Transcribe exactly the lines from the one holding "Find all instances" to the end of the data below, including both of those lines and no others.

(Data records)
Start of Block

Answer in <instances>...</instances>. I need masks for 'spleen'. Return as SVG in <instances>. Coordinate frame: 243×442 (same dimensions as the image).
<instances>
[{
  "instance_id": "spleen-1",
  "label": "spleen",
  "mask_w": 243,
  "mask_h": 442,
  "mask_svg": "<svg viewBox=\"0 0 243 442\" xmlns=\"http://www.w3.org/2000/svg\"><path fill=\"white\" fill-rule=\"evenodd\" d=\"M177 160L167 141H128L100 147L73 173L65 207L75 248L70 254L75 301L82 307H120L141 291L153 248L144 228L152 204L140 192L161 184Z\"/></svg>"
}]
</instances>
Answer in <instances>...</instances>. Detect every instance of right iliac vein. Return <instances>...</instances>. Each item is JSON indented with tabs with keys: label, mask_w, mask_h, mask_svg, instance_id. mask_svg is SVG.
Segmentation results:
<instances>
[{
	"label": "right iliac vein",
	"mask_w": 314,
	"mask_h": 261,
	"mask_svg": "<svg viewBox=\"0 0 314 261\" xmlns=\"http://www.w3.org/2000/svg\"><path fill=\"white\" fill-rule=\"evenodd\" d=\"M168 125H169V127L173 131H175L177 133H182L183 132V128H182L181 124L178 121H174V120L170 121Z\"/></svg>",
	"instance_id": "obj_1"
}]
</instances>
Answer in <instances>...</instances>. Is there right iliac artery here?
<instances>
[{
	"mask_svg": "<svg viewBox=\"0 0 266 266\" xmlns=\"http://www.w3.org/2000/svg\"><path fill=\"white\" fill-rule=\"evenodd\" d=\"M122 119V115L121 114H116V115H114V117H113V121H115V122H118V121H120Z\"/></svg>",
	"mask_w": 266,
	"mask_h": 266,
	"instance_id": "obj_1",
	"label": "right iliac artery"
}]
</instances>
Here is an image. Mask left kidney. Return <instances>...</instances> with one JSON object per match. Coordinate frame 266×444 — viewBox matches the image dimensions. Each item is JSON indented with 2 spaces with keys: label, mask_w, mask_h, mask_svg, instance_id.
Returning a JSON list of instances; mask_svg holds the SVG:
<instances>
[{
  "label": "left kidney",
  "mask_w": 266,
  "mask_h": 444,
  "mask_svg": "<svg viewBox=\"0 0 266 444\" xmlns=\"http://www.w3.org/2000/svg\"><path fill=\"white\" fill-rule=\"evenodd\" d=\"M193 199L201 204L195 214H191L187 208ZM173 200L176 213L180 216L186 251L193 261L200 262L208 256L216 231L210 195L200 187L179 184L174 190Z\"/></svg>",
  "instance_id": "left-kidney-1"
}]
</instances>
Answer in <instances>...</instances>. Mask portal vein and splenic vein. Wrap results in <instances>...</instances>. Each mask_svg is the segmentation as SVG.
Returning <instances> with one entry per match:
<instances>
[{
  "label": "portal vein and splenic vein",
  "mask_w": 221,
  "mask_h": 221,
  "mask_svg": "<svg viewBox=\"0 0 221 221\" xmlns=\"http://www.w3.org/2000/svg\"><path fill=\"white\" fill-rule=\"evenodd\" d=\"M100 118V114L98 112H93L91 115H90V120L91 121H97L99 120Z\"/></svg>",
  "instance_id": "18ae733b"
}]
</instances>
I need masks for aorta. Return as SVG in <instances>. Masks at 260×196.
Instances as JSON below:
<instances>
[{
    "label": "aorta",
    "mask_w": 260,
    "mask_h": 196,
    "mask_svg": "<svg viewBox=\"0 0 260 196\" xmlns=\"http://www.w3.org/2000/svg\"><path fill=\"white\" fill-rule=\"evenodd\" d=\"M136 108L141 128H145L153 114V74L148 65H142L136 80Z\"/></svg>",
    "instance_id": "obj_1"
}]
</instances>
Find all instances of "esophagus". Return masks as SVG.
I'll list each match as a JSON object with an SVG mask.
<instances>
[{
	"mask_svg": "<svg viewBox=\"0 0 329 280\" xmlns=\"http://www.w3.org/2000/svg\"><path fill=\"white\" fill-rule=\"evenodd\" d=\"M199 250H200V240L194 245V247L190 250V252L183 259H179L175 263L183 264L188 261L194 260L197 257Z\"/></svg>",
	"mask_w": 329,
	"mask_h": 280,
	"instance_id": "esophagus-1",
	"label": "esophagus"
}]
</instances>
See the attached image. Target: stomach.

End of Block

- [Exercise output]
Find all instances of "esophagus". Return masks as SVG.
I'll list each match as a JSON object with an SVG mask.
<instances>
[{
	"mask_svg": "<svg viewBox=\"0 0 329 280\" xmlns=\"http://www.w3.org/2000/svg\"><path fill=\"white\" fill-rule=\"evenodd\" d=\"M199 250H200V240L194 245V247L190 250V252L183 259H179L175 263L183 264L188 261L194 260L197 257Z\"/></svg>",
	"mask_w": 329,
	"mask_h": 280,
	"instance_id": "esophagus-1",
	"label": "esophagus"
}]
</instances>
See the attached image. Target: stomach.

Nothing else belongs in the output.